ASSIGNMENT. Set the data below down again, exactly, with every picture left out.

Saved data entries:
· · · ·
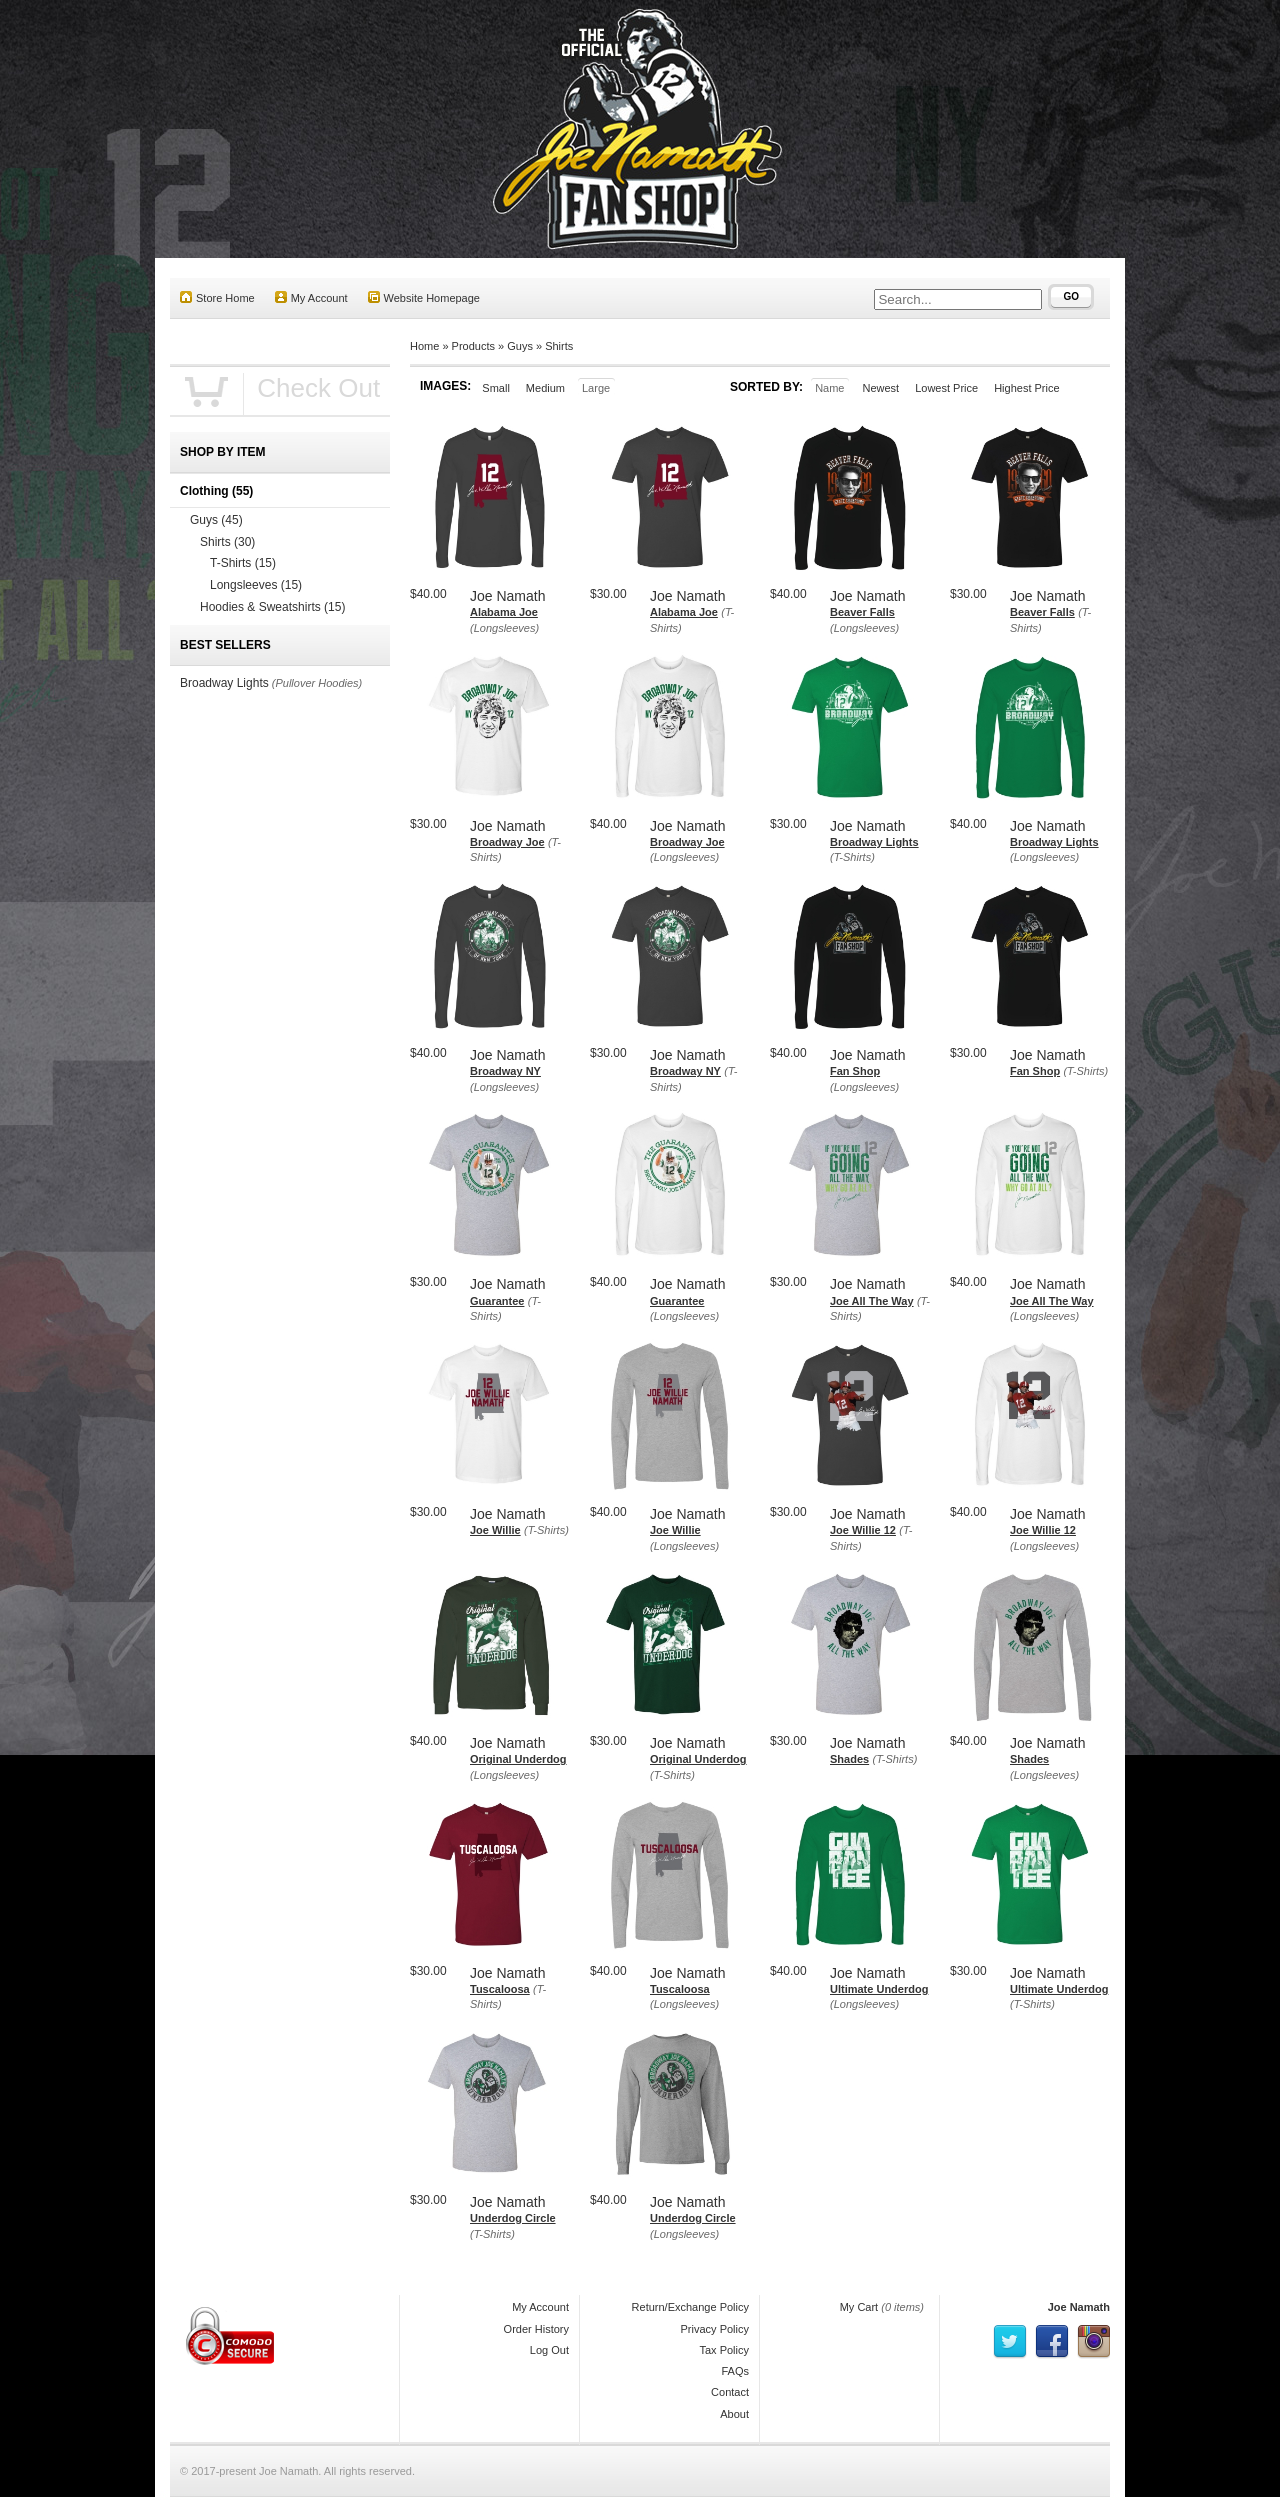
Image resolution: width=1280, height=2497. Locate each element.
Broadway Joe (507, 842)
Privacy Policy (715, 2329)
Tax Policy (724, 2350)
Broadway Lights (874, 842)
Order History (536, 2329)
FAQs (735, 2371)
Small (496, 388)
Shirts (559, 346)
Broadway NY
· · · ·
RESPONSE TO THE TASK.
Image resolution: width=1280, height=2497. Locate each element.
Broadway Joe (507, 842)
Privacy Policy (715, 2329)
Tax Policy (724, 2350)
Broadway Lights (874, 842)
Order History (536, 2329)
FAQs (735, 2371)
Small (496, 388)
Shirts (559, 346)
Broadway NY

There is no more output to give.